Monday, February 22, 2016

Bookrack memories**



She hefted four Forsyths in one hand, rearranging an untidy assortment of Austen, Maugham and Dickens with the other. Her face arranged itself into a frown, bent from the weight of deciding whether to place Brian Weiss in her Self-help rack or in the Spirituality one. Or maybe it was because she was balancing an abridged Time Machine between her chin and neck. That was when something caught her eye. 
She pushed aside a rather formidable War and Peace to uncover a small pile of slim books. An exclamation escaped her lips, and simultaneously, the Time Machine, from the precarious grasp of her chin.
Bite-sized books in a series called Great Scientists: those were the cause of her happy surprise. Yellowing, but in excellent reading condition, still arranged in her favoured alphabetical order. Albert Einstein. Alfred Nobel. Archimedes. And so on. She pulled out Marie Curie from somewhere in the middle of the lot, idly flipping the pages of child-friendly, large print, as childhood daydreams replayed themselves, unbidden, in her mind. A jumble of conical flasks and beakers and test tubes, one of them hissing with the nascent fumes of an element just discovered. Presiding over it all, a girl in an immaculate lab coat. Herself, of course- not Madame Curie.
Smiling indulgently, she reached far into the recesses of the next rack, and felt a large volume.  The peeling hard-bound cover declared proudly in fading text on a green background- "Complete works of Shakespeare". An inscription in the inner flap revealed a relative's name, and the year, 1968. Memories tripped over one another in their race to the top of her mind- seeing this tome in an old bookshelf in a faraway attic at a grandfather's rural homestead. Slow summer afternoons with chattering cousins making up games, and watching with excitement as tender coconuts were gathered from the palms in the garden by a local expert. Mangoes from the backyard cooled inside a bucket dunked in the well. 

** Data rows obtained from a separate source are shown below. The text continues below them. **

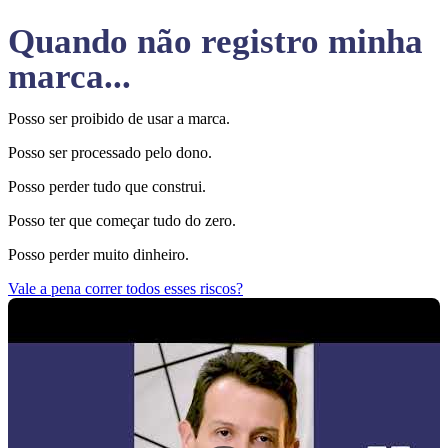
Quando não registro minha
marca...
Posso ser proibido de usar a marca.
Posso ser processado pelo dono.
Posso perder tudo que construi.
Posso ter que começar tudo do zero.
Posso perder muito dinheiro.
Vale a pena correr todos esses riscos?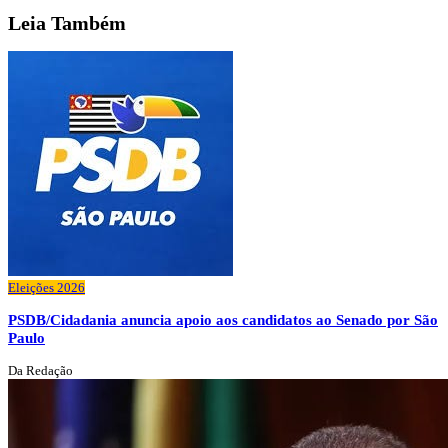
Leia
Também
Eleições 2026
PSDB/Cidadania anuncia apoio aos candidatos ao Senado por São
Paulo
Da Redação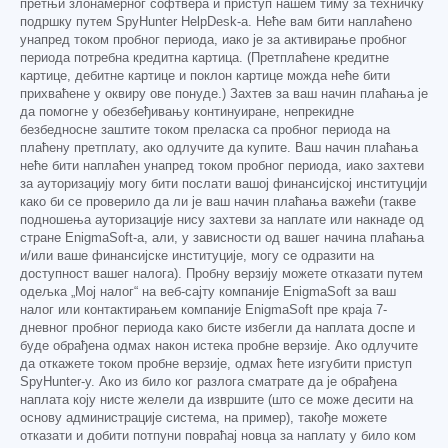
претњи злонамерног софтвера и приступ нашем тиму за техничку
подршку путем SpyHunter HelpDesk-а. Неће вам бити наплаћено
унапред током пробног периода, иако је за активирање пробног
периода потребна кредитна картица. (Претплаћене кредитне
картице, дебитне картице и поклон картице можда неће бити
прихваћене у оквиру ове понуде.) Захтев за ваш начин плаћања је
да помогне у обезбеђивању континуиране, непрекидне
безбедносне заштите током преласка са пробног периода на
плаћену претплату, ако одлучите да купите. Ваш начин плаћања
неће бити наплаћен унапред током пробног периода, иако захтеви
за ауторизацију могу бити послати вашој финансијској институцији
како би се проверило да ли је ваш начин плаћања важећи (такве
подношења ауторизације нису захтеви за наплате или накнаде од
стране EnigmaSoft-а, али, у зависности од вашег начина плаћања
и/или ваше финансијске институције, могу се одразити на
доступност вашег налога). Пробну верзију можете отказати путем
одељка „Мој налог“ на веб-сајту компаније EnigmaSoft за ваш
налог или контактирањем компаније EnigmaSoft пре краја 7-
дневног пробног периода како бисте избегли да наплата доспе и
буде обрађена одмах након истека пробне верзије. Ако одлучите
да откажете током пробне верзије, одмах ћете изгубити приступ
SpyHunter-у. Ако из било ког разлога сматрате да је обрађена
наплата коју нисте желели да извршите (што се може десити на
основу администрације система, на пример), такође можете
отказати и добити потпуни повраћај новца за наплату у било ком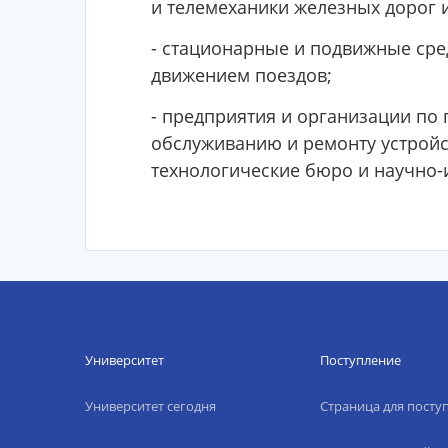
и телемеханики железных дорог 
- стационарные и подвижные сре
движением поездов;
- предприятия и организации по 
обслуживанию и ремонту устройст
технологические бюро и научно-
Университет
Поступление
Университет сегодня
Страница для пост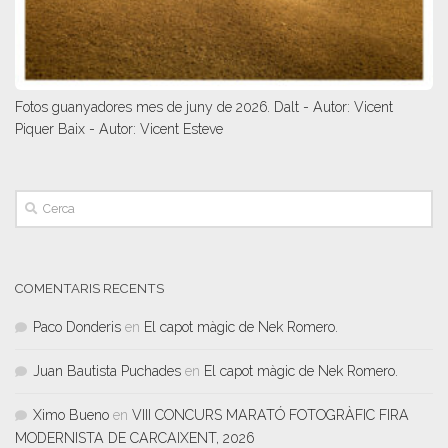
Fotos guanyadores mes de juny de 2026. Dalt - Autor: Vicent
Piquer Baix - Autor: Vicent Esteve
COMENTARIS RECENTS
Paco Donderis
en
El capot màgic de Nek Romero.
Juan Bautista Puchades
en
El capot màgic de Nek Romero.
Ximo Bueno
en
VIII CONCURS MARATÓ FOTOGRÀFIC FIRA
MODERNISTA DE CARCAIXENT, 2026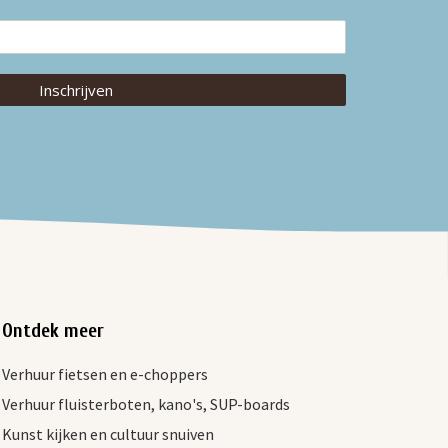
Inschrijven
Ontdek meer
Verhuur fietsen en e-choppers
Verhuur fluisterboten, kano's, SUP-boards
Kunst kijken en cultuur snuiven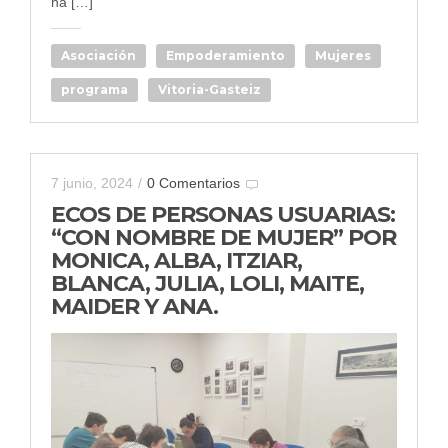
ha […]
Asociación
Empoderamiento
Mujeres
programa
Vitoria-Gasteiz
7 junio, 2024
/
0 Comentarios
ECOS DE PERSONAS USUARIAS:
“CON NOMBRE DE MUJER” POR
MONICA, ALBA, ITZIAR,
BLANCA, JULIA, LOLI, MAITE,
MAIDER Y ANA.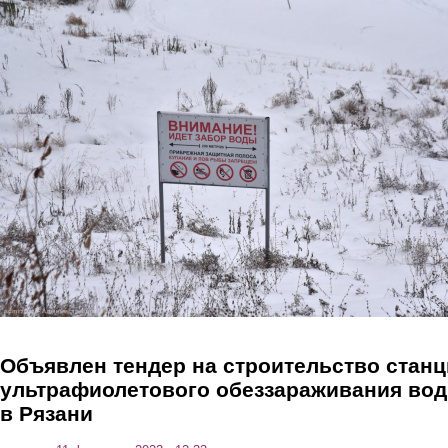
Перейти к основному содержанию
Объявлен тендер на строительство стан
ультрафиолетового обеззараживания во
в Рязани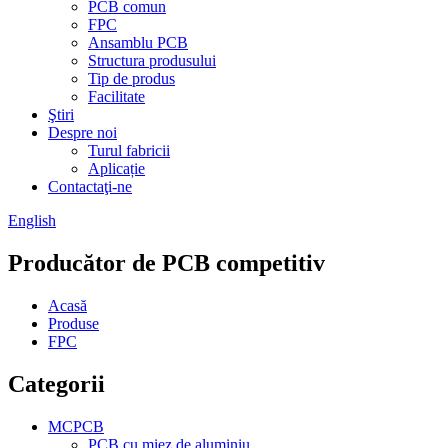
PCB comun
FPC
Ansamblu PCB
Structura produsului
Tip de produs
Facilitate
Ştiri
Despre noi
Turul fabricii
Aplicație
Contactaţi-ne
English
Producător de PCB competitiv
Acasă
Produse
FPC
Categorii
MCPCB
PCB cu miez de aluminiu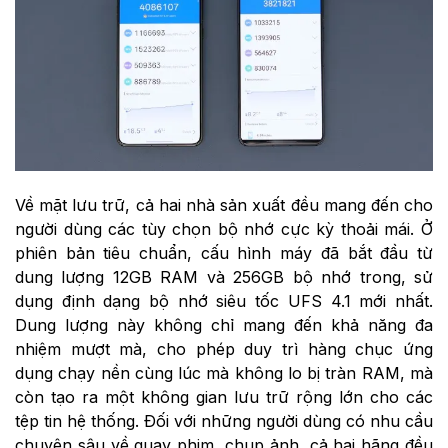
Về mặt lưu trữ, cả hai nhà sản xuất đều mang đến cho
người dùng các tùy chọn bộ nhớ cực kỳ thoải mái. Ở
phiên bản tiêu chuẩn, cấu hình máy đã bắt đầu từ
dung lượng 12GB RAM và 256GB bộ nhớ trong, sử
dụng định dạng bộ nhớ siêu tốc UFS 4.1 mới nhất.
Dung lượng này không chỉ mang đến khả năng đa
nhiệm mượt mà, cho phép duy trì hàng chục ứng
dụng chạy nền cùng lúc mà không lo bị tràn RAM, mà
còn tạo ra một không gian lưu trữ rộng lớn cho các
tệp tin hệ thống. Đối với những người dùng có nhu cầu
chuyên sâu về quay phim, chụp ảnh, cả hai hãng đều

The pages were still intact. She put them carefully aside and continued to wind her way through the shelves, browsing through books of all kinds: Small and concise. Unwieldy and hard to place. In need of mending, but fondly familiar. Large and inscrutable. 
And she struck gold. Again and again.
Out toppled an afternoon hidden away in a corner of a cousin's room. The spoils from a bargain-hunting rampage at a used-books store. An elocution contest in primary school. Playing truant in a Maths class. A fascination with a historical figure. A friend who shared her love for a certain author's murder mysteries. Lectures drowned out by noise from the Electrical Laboratory. Visits to a much-loved bookshop. Birthdays celebrated. Train journeys.

To be opened, relived and carefully rearranged. All the memories. And the books, of course.
When the last of them was filed away, she stepped back, to look at it all in one glance.
Bookrack, perhaps. Pensieve, undoubtedly.